À l’heure où en Europe (voyez encore les événements récents en France), l’antisémitisme décomplexé rebat le pavé et souille la transmission mémorielle, l’ULB ne peut infliger cela ni à la Science ni à la Cité!

Au risque de son intégrité physique, Ahmet Insel s’est opposé au négationnisme d’État de la République turque et a reconnu le génocide des Arméniens. Quel est le sens de le faire docteur honoris causa et de rendre hommage à son humanisme si dans le même temps Ken Loach partage ce même honneur malgré ses propos révisionnistes?

Pour justifier son choix, l’ULB prétend n’honorer que l’œuvre et pas la totalité des combats de l’homme. C’est impossible. Les honoris causa récompensent l’individu cité en exemple et non telle œuvre ou telle séquence. Ce ne sont ni les Magritte, ni les Césars académiques!

Vaincre les ténèbres par la science, telle est la devise et la méthode que nous a enseignée en son temps l’ULB. Aujourd’hui elle désavoue cette méthode en honorant la contre-vérité. Fake history? Au nom des valeurs universelles que nous chérissons, NOT IN OUR NAME!

Cette carte blanche a été signée par un collectif de plus de 650 personnalités, dont des représentants d’associations et d’associations coupoles, notamment juives, arméniennes et tutsies, toutes attachées à des valeurs qu’elles voulaient universelles et qu’elles pensaient partagées par l’ULB. Elle est transformée aujourd’hui en pétition accessible sur le mini-site: notinourname.be.

La carte blanche réunit notamment le prix Nobel et baron François Englert, les barons Brotchi et Philippson, des professeurs et diplômés de l’ULB, comme Guy Haarscher, Lambros Couloubaritsis, Elie Cogan, Claude Javeau ou Arsène Burny.

Elle a été également soutenue depuis l’étranger par des personnalités telles Serge Klarsfeld, Pierre-André Taguieff, Elie Barnavi, Roger Pol-Droit et Pascal Bruckner, et des associations sœurs du Comité de coordination des organisations juives de Belgique, telles que le Board of Deputies of British Jews.

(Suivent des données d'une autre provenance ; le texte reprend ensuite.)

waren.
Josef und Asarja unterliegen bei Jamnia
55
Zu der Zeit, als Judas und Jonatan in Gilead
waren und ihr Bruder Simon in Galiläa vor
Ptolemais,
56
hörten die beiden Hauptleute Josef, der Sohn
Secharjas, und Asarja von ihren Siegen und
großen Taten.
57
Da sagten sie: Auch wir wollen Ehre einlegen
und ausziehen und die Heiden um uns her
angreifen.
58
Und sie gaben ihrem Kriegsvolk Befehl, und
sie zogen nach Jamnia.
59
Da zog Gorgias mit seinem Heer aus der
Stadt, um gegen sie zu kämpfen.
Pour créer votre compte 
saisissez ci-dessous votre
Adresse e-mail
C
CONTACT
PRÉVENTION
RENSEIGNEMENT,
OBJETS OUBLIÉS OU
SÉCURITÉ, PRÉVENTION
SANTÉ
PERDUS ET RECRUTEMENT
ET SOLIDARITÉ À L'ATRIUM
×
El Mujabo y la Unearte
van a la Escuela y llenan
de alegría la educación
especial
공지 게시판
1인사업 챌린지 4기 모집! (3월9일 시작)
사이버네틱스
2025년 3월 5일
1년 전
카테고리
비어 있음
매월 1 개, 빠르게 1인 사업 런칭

Des signataires  se désolidarisent

La chercheuse belge Marie Peltier a annoncé, ce mardi, sur son compte Facebook, vouloir se désolidariser de sa signature de la carte blanche publiée dans L’Echo et invitant l’ULB à ne pas honorer le réalisateur britannique Ken Loach pour ses positions sur la Shoah.

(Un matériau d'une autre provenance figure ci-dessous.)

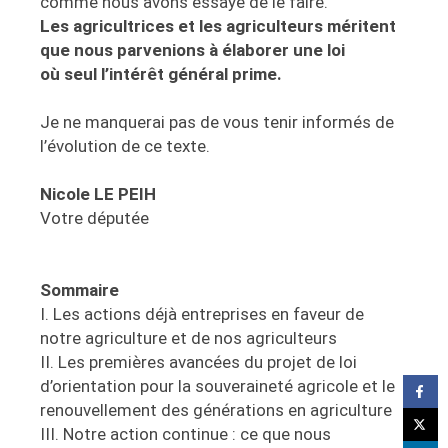
comme nous avons essayé de le faire.
Les agricultrices et les agriculteurs méritent
que nous parvenions à élaborer une loi
où seul l’intérêt général prime.
Je ne manquerai pas de vous tenir informés de
l’évolution de ce texte.
Nicole LE PEIH
Votre députée
Sommaire
I. Les actions déjà entreprises en faveur de
notre agriculture et de nos agriculteurs
II. Les premières avancées du projet de loi
d’orientation pour la souveraineté agricole et le
renouvellement des générations en agriculture
III. Notre action continue : ce que nous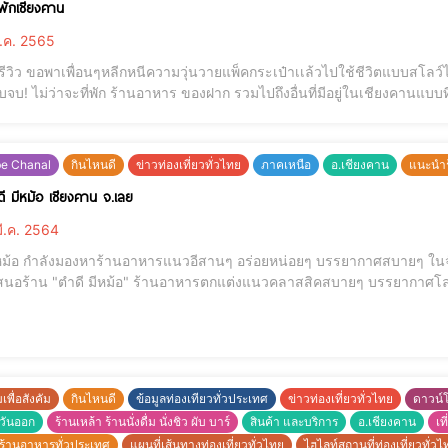
วพักเชียงคาน
.ค. 2565
รีวิว ขอพาเพื่อนๆหลีกหนีความวุ่นวายแพ็คกระเป๋าเเล้วไปใช้ชีวิตแบบสโลว์ไลฟ
บ! ไม่ว่าจะที่พัก ร้านอาหาร ของฝาก รวมไปถึงอื่นที่มีอยู่ในเชียงคานแบบที่ว
-------------------------- ดิ โอลด์ เชียงคาน บูติกโฮเทล Tel: 088 340 3999 หรือ 042 822 119
เร
be Chanal
กินไหนดี
ข่าวท่องเที่ยวทั่วไทย
ภาคเหนือ
อ.เชียงคาน
แนะนำร
ร้าน ตำดี มีหม้อ เชียงคาน จ.เลย
ี.ค. 2564
ีหม้อ กำลังมองหาร้านอาหารแนวอีสานๆ อร่อยหน่อยๆ บรรยากาศสบายๆ ในจังหวั
นอร้าน "ตำดี มีหม้อ" ร้านอาหารตกแต่งแนวคลาสสิคสบายๆ บรรยากาศโ
อร่อยไม่แพ้กัน ยิ่งเมนูตำ ลาบ น้ำตก แซ่บจนต้องบอกต่อแต่เมนูอื่นๆจากทางร
ลยทีเดียว ไม่ว่าจะเป็น อ
เพื่อสังคัม
กินไหนดี
ข้อมูลท่องเทียวทั่วประเทศ
ข่าวท่องเที่ยวทั่วไทย
ดาวน์
วันออก
ร้านเหล้า ร้านนั่งดื่ม นั่งชิว ผับ บาร์
สินค้า และบริการ
อ.เชียงคาน
เท
้านอาหารทั่วประเทศ
แผนที่เส้นทางท่องเที่ยวทั่วไทย
ไฮไลท์สถานที่ท่องเที่ยวทั่วไ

Contactée par nos soins, cette enseignante spécialisée dans l’étude du complotisme affirme que le texte publié "n’était pas exactement celui qui avait été soumis à l’origine, qui traitait plus de l’aspect négationniste que de la question israélo-palestinienne". Elle indique également que la carte blanche lui avait été présentée comme proposée à des membres de la société civile belge. "On y retrouve des gens comme Pascal Bruckner, Philippe Val et Pierre-André Taguieff qui sont connus pour leur position très dure à l’égard de l’islam. Cela donne une couleur idéologique marquée et fausse le débat. Je voulais juste tirer la sonnette d’alarme au sujet de Ken Loach", précise-t-elle, annonçant que d’autres signataires de la carte blanche ont annoncé vouloir se désolidariser, comme le chercheur parisien en sociologie Antonin Grégoire et les membres du collectif "Lignes de crêtes".